Thesis: Neural nets can implicitly learn small, reusable programs (sin/cos, sorting, date arithmetic, unit conversion) encoded as superpositions in their weights. We should extract these programs into explicit, verifiable modules and make models call them, reducing parameter bloat, improving generalization, and enabling updates without retraining. If this works well we'll next tackle composability, i.e. a 'neural linker' step.
Motivation: Storing algorithms in weights is opaque, hard to update, and redundancy-prone. If a net "knows" trig, a calendar, or a regex engine, we should externalize them as code and prune the corresponding circuits.
Idea: Build a compiler that maps network behaviors on targeted subspaces into a small typed intermediate representation of numerical and symbolic modules, with verification tests and equivalence checks. Replace the discovered circuit with a call to the extracted module.
Approach:
- Scope: Identify candidate latent programs by probing for low-entropy, low-rank, highly repeatable behaviors at specific layers/heads like 'angle to sin(angle)', 'string to match(pattern)'.
- Specification mining: Generate test benches using counterfactual inputs, invariance checks (e.g. sin(x+2pi)=sin(x)), and smoothness/periodicity detectors, then fit candidates from a library (trig, polynomials, finite-state transducers, arithmetic, set ops).
- Synthesis: Use hybrid methods-sparse identification of nonlinear dynamics (SINDy-style), symbolic regression, and enumerative search over a compact IR (typed SSA with vector ops, conditionals, and bounded loops).
- Verification: Run equivalence tests against the original subnetwork over adversarial and randomized inputs, then certify error bounds and input domain. If verified, freeze/retire the circuit and insert a differentiable "call-module" stub with gradients routed to arguments, not the replaced weights.
- Maintenance: Version modules, track provenance and input domains, and maintain a regression suite. Allow hot-swaps (e.g. better trig approximations) without touching base weights.
- Neural circuits often realize simple, reusable functions. Explicit modules are easier to verify, cache, optimize, and upgrade. Synthesis with invariants curbs overfitting, then calls avoid recomputation and shrink parameter/activation footprints.
Risks:
- Misspecification: Wrong library or IR misses real behavior, producing brittle extractions.
- Distributed representations: Useful programs spread across layers/heads, hard to isolate.
- Verification gaps: Passing tests but failing on rare regimes.
- Integration tax: Latency/ABI overhead and gradient mismatch at the call boundary.
Goals:
- 30-60% of occurrences of common algorithmic skills offloaded to modules with certified error \<=1e-6 on their domains.
- 10-30% parameter and 10-25% activation reduction at equal or better quality on tasks invoking those skills.

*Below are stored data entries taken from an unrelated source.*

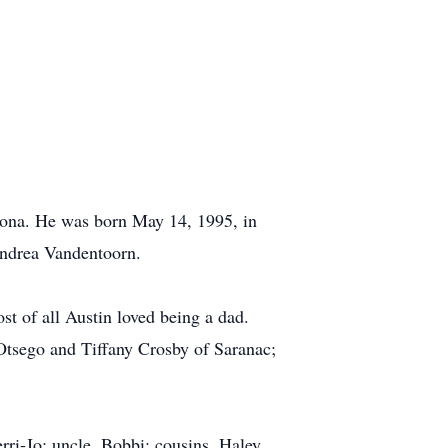
zona. He was born May 14, 1995, in
Andrea Vandentoorn.
t of all Austin loved being a dad.
Otsego and Tiffany Crosby of Saranac;
rri-Jo; uncle, Bobbi; cousins, Haley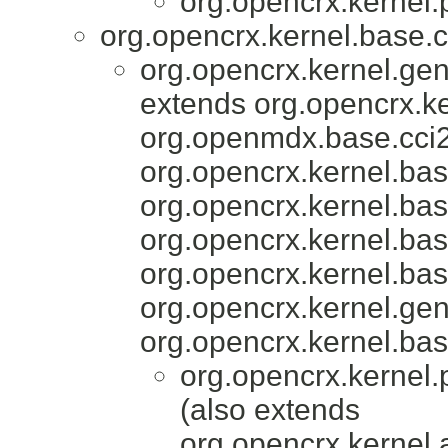
org.opencrx.kernel.
org.opencrx.kernel.base.c
org.opencrx.kernel.gen
extends org.opencrx.ke
org.openmdx.base.cci2
org.opencrx.kernel.bas
org.opencrx.kernel.bas
org.opencrx.kernel.bas
org.opencrx.kernel.bas
org.opencrx.kernel.gen
org.opencrx.kernel.bas
org.opencrx.kernel.
(also extends
org.opencrx.kernel.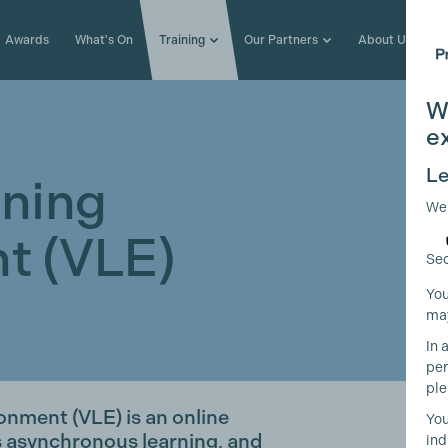
Awards
What's On
Training
Our Partners
About Us
W
e
Le
rning
We
t (VLE)
Sec
You
may
In 
per
ple
onment (VLE) is an online
You
s asynchronous learning, and
ind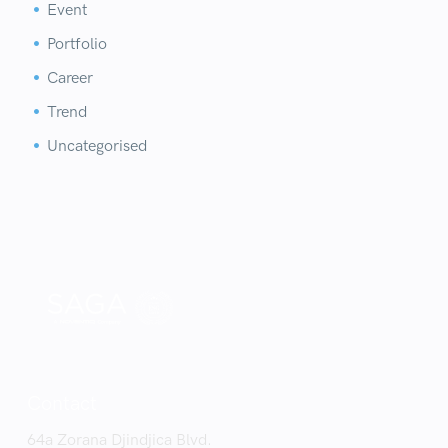
Event


Portfolio


Career


Trend


Uncategorised


Contact
64a Zorana Djindjica Blvd.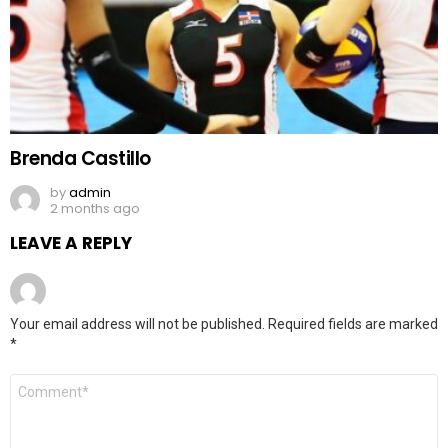
Brenda Castillo
by
admin
2 months ago
LEAVE A REPLY
Your email address will not be published.
Required fields are marked
*
Comment
*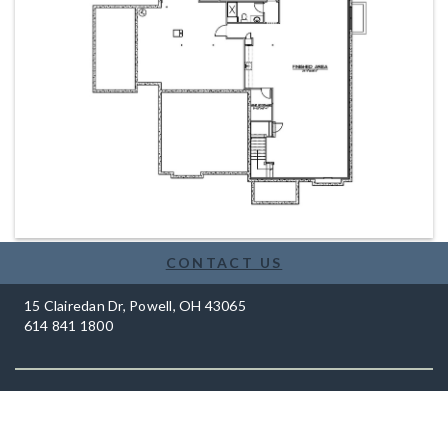
CONTACT US
15 Clairedan Dr, Powell, OH 43065
614 841 1800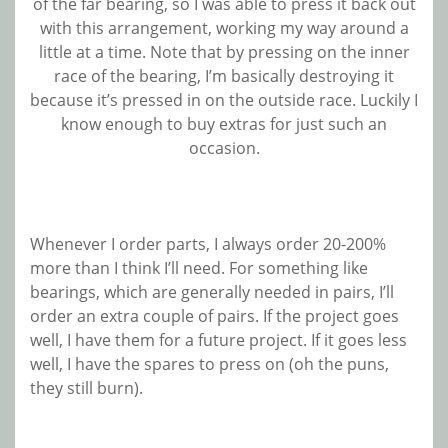
of the far bearing, so I was able to press it back out
with this arrangement, working my way around a
little at a time. Note that by pressing on the inner
race of the bearing, I’m basically destroying it
because it’s pressed in on the outside race. Luckily I
know enough to buy extras for just such an
occasion.
Whenever I order parts, I always order 20-200%
more than I think I’ll need. For something like
bearings, which are generally needed in pairs, I’ll
order an extra couple of pairs. If the project goes
well, I have them for a future project. If it goes less
well, I have the spares to press on (oh the puns,
they still burn).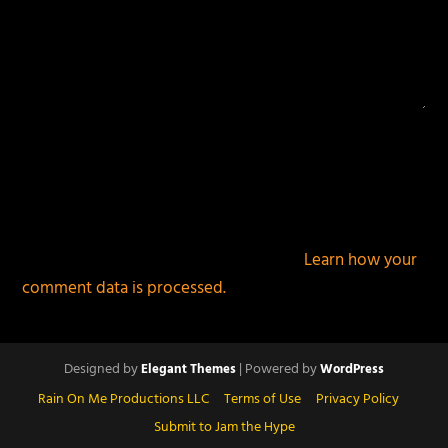
This site uses Akismet to reduce spam.
Learn how your
comment data is processed.
Designed by
| Powered by
Elegant Themes
WordPress
Rain On Me Productions LLC
Terms of Use
Privacy Policy
Submit to Jam the Hype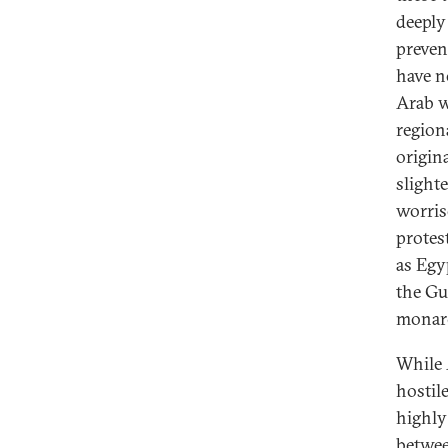
deeply
preven
have n
Arab w
region
origin
slight
worris
protes
as Egy
the Gu
monarc
While 
hostil
highly
betwee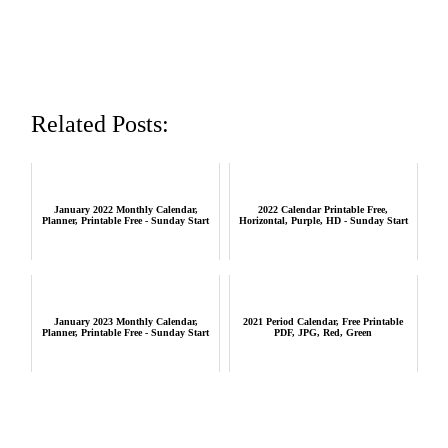
Related Posts:
January 2022 Monthly Calendar,
2022 Calendar Printable Free,
Planner, Printable Free - Sunday Start
Horizontal, Purple, HD - Sunday Start
January 2023 Monthly Calendar,
2021 Period Calendar, Free Printable
Planner, Printable Free - Sunday Start
PDF, JPG, Red, Green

- Measurable gains in out-of-distribution robustness for offloaded skills (e.g. long-range dates, big numbers).
Literature:
Opening the AI Black Box: Distilling Machine-Learned Algorithms into Code, https://www.mdpi.com/1099-4300/26/12/1046
Deriving Equivalent Symbol-Based Decision Models from Feedforward Neural Networks, https://arxiv.org/html/2504.12446v1
Self-Guided Function Calling in Large Language Models via Stepwise Experience Recall, https://arxiv.org/html/2508.15214v1
Motivation: Even with a library, models won't use it unless calling is easy and rewarded. We need a clean ABI (types, shapes, side effects) and a training regime that prefers external calls over re-learning in weights.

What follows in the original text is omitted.